Going to the Non-Traditional Market: Liam Kirk
If there's one player that closely resembles the story of Alexandre Texier, it’s Liam Kirk. Kirk was born in Great Britain and plays in the British pro league, the Elite Ice Hockey League (EIHL). This is about as non-traditional as you can get; Kirk put up nine goals and seven assists in 52 games, the best production ever for a player of his age.
He’s a skilled forward who has good size at 6-foot-2. He’s a good stick handler and has confidence to carry the puck through the neutral zone against bigger and more experienced players. Playing against his peers at the World Juniors D2A tournament he lit it up, leading the tournament with 14 points in five games. He also played five games for Team Britain at the World Championship D1 tournament and while he was held without a point, Britain did win the tournament and advanced to the top group next season.
He’s not ranked high, as NHL Central Scouting has him as the 65th-best European Skater, but Kirk is someone worth taking later in the draft.

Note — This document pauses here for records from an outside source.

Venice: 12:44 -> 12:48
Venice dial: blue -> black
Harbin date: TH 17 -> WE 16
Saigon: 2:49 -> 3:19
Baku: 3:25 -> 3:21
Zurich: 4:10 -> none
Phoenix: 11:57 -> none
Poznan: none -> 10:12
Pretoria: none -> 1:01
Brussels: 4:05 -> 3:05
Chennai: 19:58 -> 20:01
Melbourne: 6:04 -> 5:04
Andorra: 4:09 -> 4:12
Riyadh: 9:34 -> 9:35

The Re-Entry Player: Adam Mascherin
What a weird situation this is. Mascherin was the 38th overall selection at the 2016 draft by the Florida Panthers. And for whatever reason, the Panthers had very little communication with Mascherin and that soured him on the organization. He opted not to sign with Florida and will re-enter the draft. It was an odd situation for a team to have that poor of communication with a high second-round pick, especially when Mascherin should have been one of their top prospects.
Mascherin followed up his draft season by scoring 100 points for the Kitchener Rangers. He was one of just three OHL players to hit the century mark that season. This past season his performance dipped a bit to 86 points, but he scored 40 goals and was still a top-10 player in the league. Mascherin is smaller, stocky player; he isn’t the most creative but he has a wicked shot. His skating is poor, which is why teams are pausing instead of jumping all other themselves to get him.

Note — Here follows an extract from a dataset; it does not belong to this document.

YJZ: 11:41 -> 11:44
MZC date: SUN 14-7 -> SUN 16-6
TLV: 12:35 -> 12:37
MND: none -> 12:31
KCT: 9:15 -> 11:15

While scouting Kole Sherwood, the Blue Jackets would have seen a lot of Mascherin this season. If they think they can improve his skating, it wouldn’t be a shock to see the Blue Jackets take a chance on Mascherin in 2018.
The Swedish Professional: Einar Emanuelsson
The Blue Jackets have spent their fair share of time scouting Sweden, picking six players from the Swedish system over the last five drafts. They picked Jonathan Davidsson last year, an older more experienced player, with a couple pro seasons already under his belt. If they go that direction again they could be looking at a player like Emil Emanuelsson. Emanuelsson can score, with 13 goals and 13 assists in 45 games this season. His 11 even strength goals put him 18th in the SHL. He’s someone like Davidsson, in that you could pick him late and could be ready for the AHL sooner rather than later.

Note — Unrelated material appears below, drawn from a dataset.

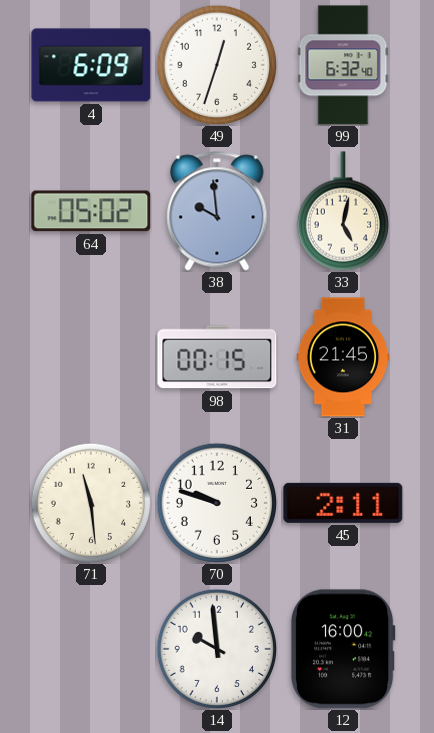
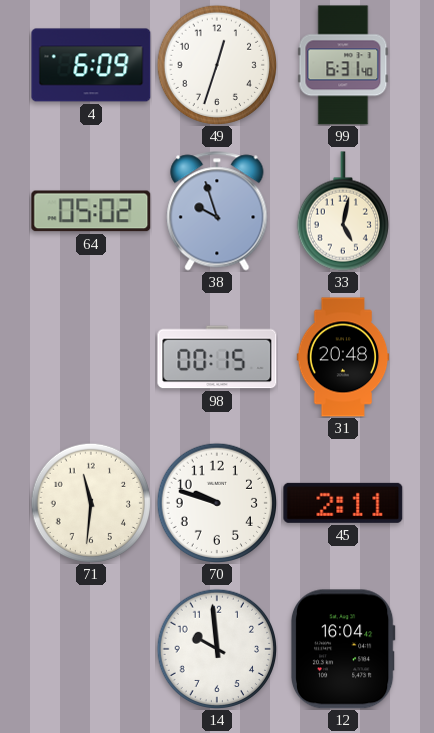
99: 6:32 -> 6:31
38: 9:59 -> 9:57
31: 21:45 -> 20:48
71: 11:29 -> 11:31
12: 16:00 -> 16:04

The Veteran Goalie: Veini Vehvilainen
It’s a real surprise Vehvilainen hasn’t been drafted yet. He’s a 1997-born goalie and was passed over his first draft season despite a solid .917 save percentage in Finland’s second division, the Mestis. He was really good for Finland at the U18 tournament with a .949 save percentage in seven games.
Since that season he has continued to play well, winning gold at the World Juniors with Finland in 2016, and followed that up with the best save percentage in the tournament in 2017. This past season he lead Karpat to the Championship in the Liiga with a .925 save percentage in regular season and then an even better .933 in the playoffs. For his efforts he was named best goalie in the league.
The only flaw for Vehvilainen is that he’s undersized for a goalie, only listed at 6-feet. There is room in the NHL for a smaller goalie if they prove they can play. Juuse Saros of Nashville looks to be the next up-and-coming young goalie, and he’s listed at 5-foot-10.